Exercise classes are great … sometimes. But they have time and location restrictions that require planning ahead. Running, on the other hand, does not. Sure, there are limitations to this all-encompassing statement—and perhaps places and times to avoid—but for the most part, running is accessible. You don’t need fancy gear—just comfortable socks and well-fitting shoes—and that makes it a portable sport.
You may strengthen your joints.
While the studies conducted on this (so far) are small, there’s mounting research that some running (think 30 minutes a day) might actually lower joint inflammation and improve long-term joint health. So, forget everything you’ve been told so far. Running may actually be good for your knees.
You will strengthen your heart and adapt better to stress.
Running increases your heart rate variability (HRV), the metric that determines the variation between each heartbeat. The higher your HRV, the better your autonomic nervous system is working (the system responsible for recovery from hard workouts, digestion, sexual function, etc.).
According to Dr. Ashley Stewart, a psychophysiology and applied neuroscience specialist who studies HRV, “An organism’s health and adaptability is maintained by that organism’s variability in system functions. Variability means flexibility, which leads to stability and longevity.” Put simply: a higher HRV means you’re more likely to “bend and not break.”
Running is a chance to play like a kid.
Don’t you ever get tired of all this adulting? Running is a chance to let loose and tap into your inner child, precisely what's behind the strategy of coach David Roche, of SWAP (Some Work, All Play) Adventure Team. And he has a long list of successful elite athletes to prove it works.
“If you ever see kids running at recess, you see pure joy. But a running coach might see something else—fast paces and great training,” says Roche. “Re-learning how to run like a kid at recess makes training more fun, while also making runners faster through a love of process. Race results come and go, but recess can be forever.” Eternal recess every time you lace up? Sure, why not?!
You will make new friends and live longer because of them.
Friends who run together stay together. It’s true; we’re sure of it because we’ve been running and training runners for over 40 years. “Being with others, having their support, and sharing in their triumphs is what makes running in a group so rewarding,” says Jillian Wierderer, the Fleet Feet Sports training programs lead.
What’s more, a recently published 80-plus year study revealed that social connection and community involvement actually lead to a dramatically longer (and healthier) life. So, if you combine the health-boosting effects of running with the community engagement of running clubs, do you live forever?
Running makes you gritty.
Strong is the new skinny and gritty is the new sexy. But in all seriousness, running makes you tougher. And for obvious reasons. You have to hone mental strength in order to get through a hard workout, weeks of training, or a faster half marathon PR. Let’s be honest, running is hard work. And the perseverance it requires translates to the way you engage with the rest of your life.
Adventurous spirit? You can cover more ground when you run.
Yeah, yeah, walking is a wonderful way to explore a new city, mountain range, or park, but let’s be real … running is so much better. You can cover more ground in less time. And for the adventurer in each of us, running exploration is a no brainer.
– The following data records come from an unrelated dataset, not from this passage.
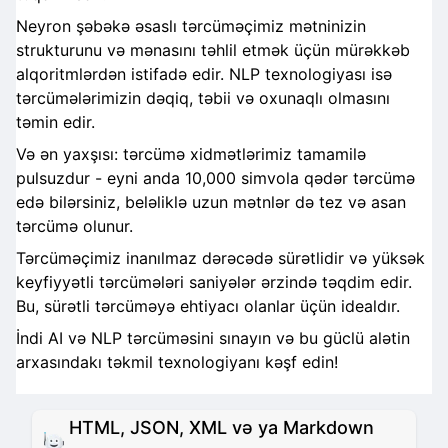
Neyron şəbəkə əsaslı tərcüməçimiz mətninizin
strukturunu və mənasını təhlil etmək üçün mürəkkəb
alqoritmlərdən istifadə edir. NLP texnologiyası isə
tərcümələrimizin dəqiq, təbii və oxunaqlı olmasını
təmin edir.
Və ən yaxşısı: tərcümə xidmətlərimiz tamamilə
pulsuzdur - eyni anda 10,000 simvola qədər tərcümə
edə bilərsiniz, beləliklə uzun mətnlər də tez və asan
tərcümə olunur.
Tərcüməçimiz inanılmaz dərəcədə sürətlidir və yüksək
keyfiyyətli tərcümələri saniyələr ərzində təqdim edir.
Bu, sürətli tərcüməyə ehtiyacı olanlar üçün idealdır.
İndi AI və NLP tərcüməsini sınayın və bu güclü alətin
arxasındakı təkmil texnologiyanı kəşf edin!
HTML, JSON, XML və ya Markdown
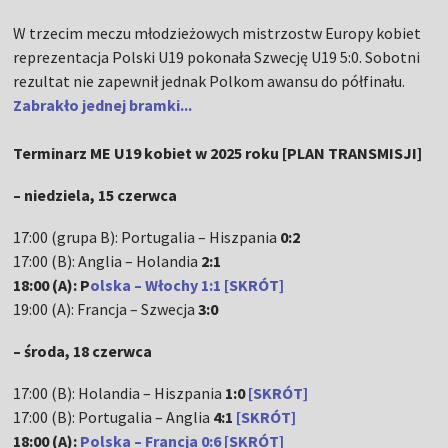
W trzecim meczu młodzieżowych mistrzostw Europy kobiet
reprezentacja Polski U19 pokonała Szwecję U19 5:0. Sobotni
rezultat nie zapewnił jednak Polkom awansu do półfinału.
Zabrakło jednej bramki...
Terminarz ME U19 kobiet w 2025 roku [PLAN TRANSMISJI]
– niedziela, 15 czerwca
17:00 (grupa B): Portugalia – Hiszpania
0:2
17:00 (B): Anglia – Holandia
2:1
18:00 (A): P
olska – Włochy 1:1 [SKRÓT]
19:00 (A): Francja – Szwecja
3:0
– środa, 18 czerwca
17:00 (B): Holandia – Hiszpania
1:0
[SKRÓT]
17:00 (B): Portugalia – Anglia
4:1
[SKRÓT]
18:00 (A):
Polska – Francja 0:6 [SKRÓT]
Running makes you more successful.
What do a CEO and a runner have in common? Turns out a lot. After all, if you can get through an arduous marathon training program and cross the line, you might just have the gusto it takes to run a big business. According to a recent study, CEOS who are also marathon runners tend to “run” a more viable company.
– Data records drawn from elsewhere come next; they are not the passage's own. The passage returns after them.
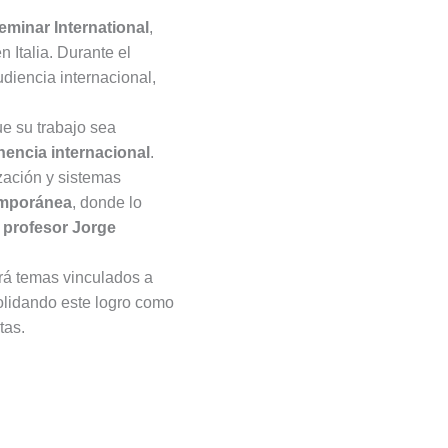
minar International
,
 Italia. Durante el
diencia internacional,
e su trabajo sea
nencia internacional
.
zación y sistemas
emporánea
, donde lo
l
profesor Jorge
ará temas vinculados a
olidando este logro como
tas.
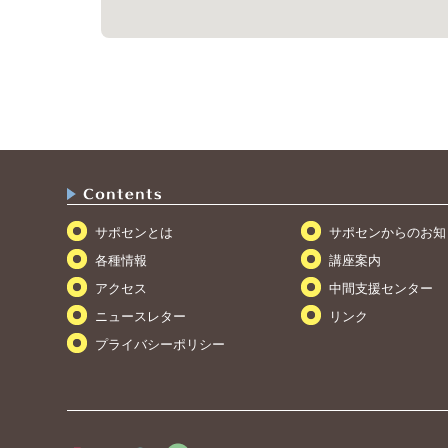
サポセンとは
サポセンからのお知
各種情報
講座案内
アクセス
中間支援センター
ニュースレター
リンク
プライバシーポリシー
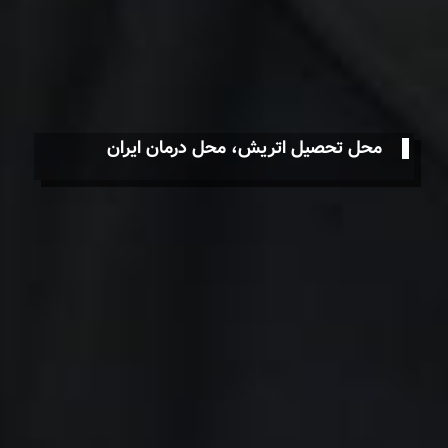
محل تحصیل اتریش، محل درمان ایران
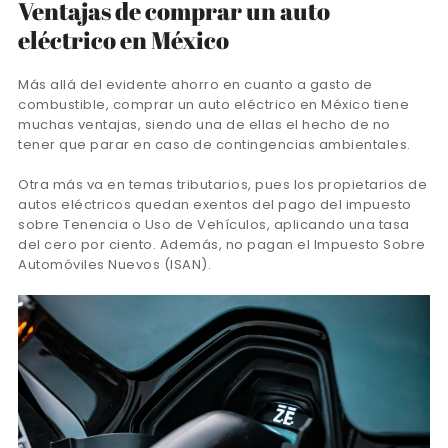
Ventajas de comprar un auto
eléctrico en México
Más allá del evidente ahorro en cuanto a gasto de
combustible, comprar un auto eléctrico en México tiene
muchas ventajas, siendo una de ellas el hecho de no
tener que parar en caso de contingencias ambientales.
Otra más va en temas tributarios, pues los propietarios de
autos eléctricos quedan exentos del pago del impuesto
sobre Tenencia o Uso de Vehículos, aplicando una tasa
del cero por ciento. Además, no pagan el Impuesto Sobre
Automóviles Nuevos (ISAN).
What’s more, regular exercise might also reverse brain cell loss that happens when we age. So, not only are you getting in shape as you log those miles, you’re getting smarter, too.
“When I run it invigorates my body and mind, to the point that even when I am done running I feel more alive and energized to carry on with the rest of my day," says Frank De Julius of Fleet Feet Sports Cincinnati. "Some days when I have low energy or motivation I will go for a short run and just that will spark something within me to be my best self for the rest of that day.”
Running makes you feel happier.
Or high. Every time you run, your brain releases endorphins, a natural antidepressant. But the endorphins don’t just go anywhere, they latch on to the part of your brain associated with emotions (like euphoria). And, that endorphin release is addictive. Turns out the more you run, the more addictive it might become. (Could this be behind the recent rise in 200-mile ultra runs? We’ll see.)
Running enhances creativity.
Ever feel like you come up with your best ideas while running? It’s probably because you do. Studies show that aerobic exercise increases your creative capacity for up to a couple of hours after you finish.
Yep, we know, running is pretty much the best sport in the world.